The principal difference between oil and distemper painting is, that in the latter the colours are ground in water, and diluted with size. It is much less durable than oil painting, but is cheaper, and is not attended with much smell: it will not bear washing. Ceilings are generally distempered, and walls very frequently. There are several colours used for distempering that will not do for oil, as it would change them. The principal are, - common spruce ochre, common indigo, rose pink, brown pink, blue verditer, green verditer, mineral green, and Saxon green. Whiting is the substance mostly used in distempering. It should be broken and thrown into a vessel of clean water, and left to soak for a short time without stirring it - half an hour is sufficient; the surplus water is then poured off from the top, leaving only the softened whiting, which should then be stirred, to ascertain that there be no lumps in it. To this is added hot durable size, in the proportion of one pound of size to three pounds of whiting; it is then to be well stirred, and left to chill or congeal in a cool place. In summer weather it should stand over night, when, if it is like a weak jelly, it is fit for use.

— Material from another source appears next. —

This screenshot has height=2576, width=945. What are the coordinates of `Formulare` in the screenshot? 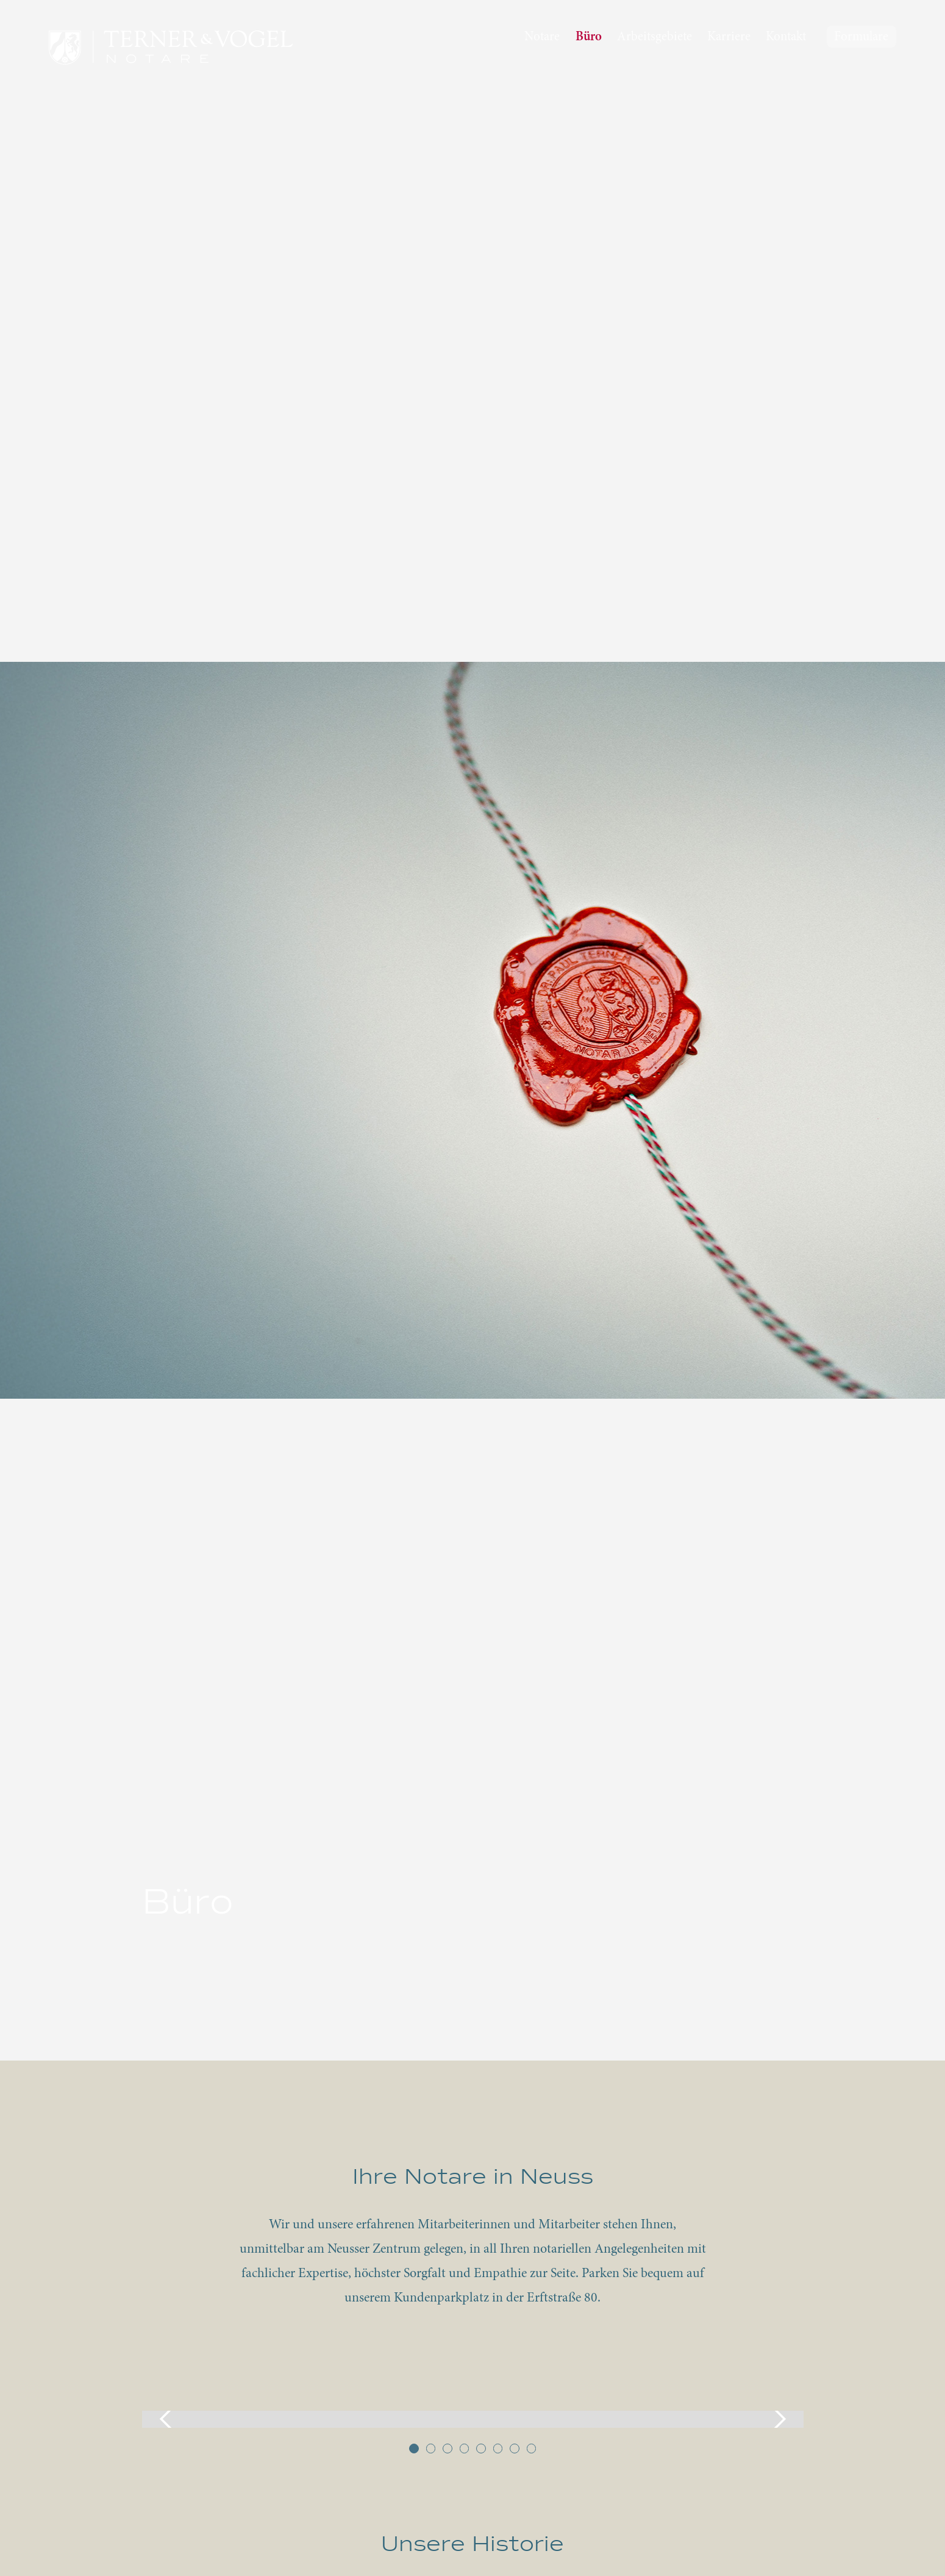 It's located at (861, 37).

If it is to be a tinted colour, the colouring substance should be added to the whiting previous to the size being mixed with it. Distemper colours dry much lighter than they appear when first laid on; consequently, it is better, before mixing the size with them, to colour a slip of paper and dry it, to ascertain if it is of the desired tint. In distempering old walls or ceilings, it is necessary that the old distemper be first washed off with an old brush and plenty of water. The holes, cracks, and damaged places, should be made good with plaster of Paris, or distemper putty, made of powdered whiting and double size. They should then have a coat of clearcole made by adding a kittle more size and water to the finishing colour, and using it warm. When this is dry, the finishing colour may be laid on. For new walls, it is only necessary to clearcole and finish.